= Wheels & Dollbaby =

Australian fashion label

Wheels & Dollbaby is a fashion label based in Australia, founded by Melanie Greensmith.

Wheels & Dollbaby first opened in 1987 in Hay Street, Perth before relocating to Crown Street in Darlinghurst, Sydney. In 2008, the brand opened a boutique in Perth.

Melanie started her career with $5000AUD in a small store in the then hip Surry Hills area of Sydney, which soon became a brand selling globally to the likes of luxury stores such as Harvey Nichols, Harrods & Selfridges in London. Stores throughout the US and Australia also stocked her rock 'n' roll clothing. Her rock and rock luxury aesthetic has been worn by some of the biggest stars in the world such as, Michael Jackson, Kate Moss, Debbie Harry, Mick Jagger, Katy Perry, Amy Winehouse, Slash, Bob Dylan, Jerry Hall, Pamela Anderson, Chrissie Hynde and Britney Spears. Wheels and Dollbaby have been featured in many films, music videos and commercials.
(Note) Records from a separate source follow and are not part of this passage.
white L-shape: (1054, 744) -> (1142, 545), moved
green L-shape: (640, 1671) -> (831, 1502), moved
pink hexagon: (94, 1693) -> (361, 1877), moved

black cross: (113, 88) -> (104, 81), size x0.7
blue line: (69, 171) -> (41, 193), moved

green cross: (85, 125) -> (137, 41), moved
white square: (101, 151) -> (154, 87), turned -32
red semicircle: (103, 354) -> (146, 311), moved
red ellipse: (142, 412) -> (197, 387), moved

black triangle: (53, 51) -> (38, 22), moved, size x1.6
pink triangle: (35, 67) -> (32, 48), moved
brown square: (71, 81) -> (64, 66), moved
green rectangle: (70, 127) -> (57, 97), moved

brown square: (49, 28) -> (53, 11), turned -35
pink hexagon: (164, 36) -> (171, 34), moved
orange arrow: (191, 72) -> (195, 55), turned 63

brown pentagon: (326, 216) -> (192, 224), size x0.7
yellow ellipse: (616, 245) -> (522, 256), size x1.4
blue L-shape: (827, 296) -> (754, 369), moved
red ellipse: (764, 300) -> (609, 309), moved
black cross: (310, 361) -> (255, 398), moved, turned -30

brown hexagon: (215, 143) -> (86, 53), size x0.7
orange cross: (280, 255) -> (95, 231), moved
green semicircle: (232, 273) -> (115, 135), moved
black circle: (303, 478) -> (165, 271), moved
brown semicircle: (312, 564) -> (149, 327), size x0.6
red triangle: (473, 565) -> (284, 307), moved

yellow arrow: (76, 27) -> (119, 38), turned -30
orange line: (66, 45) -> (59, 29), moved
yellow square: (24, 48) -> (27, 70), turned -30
Wheels and Dollbaby since 2005 also has an enormously successful cardigan collaboration with Dita Von Teese that is a coveted and wildly collected item.

In October 2017, Greensmith announced she was closing the business after thirty years, saying it was time to move on, but that she did not want to sell the company or the brand. Melanie Greensmith since then relaunched the brand and the business in 2020.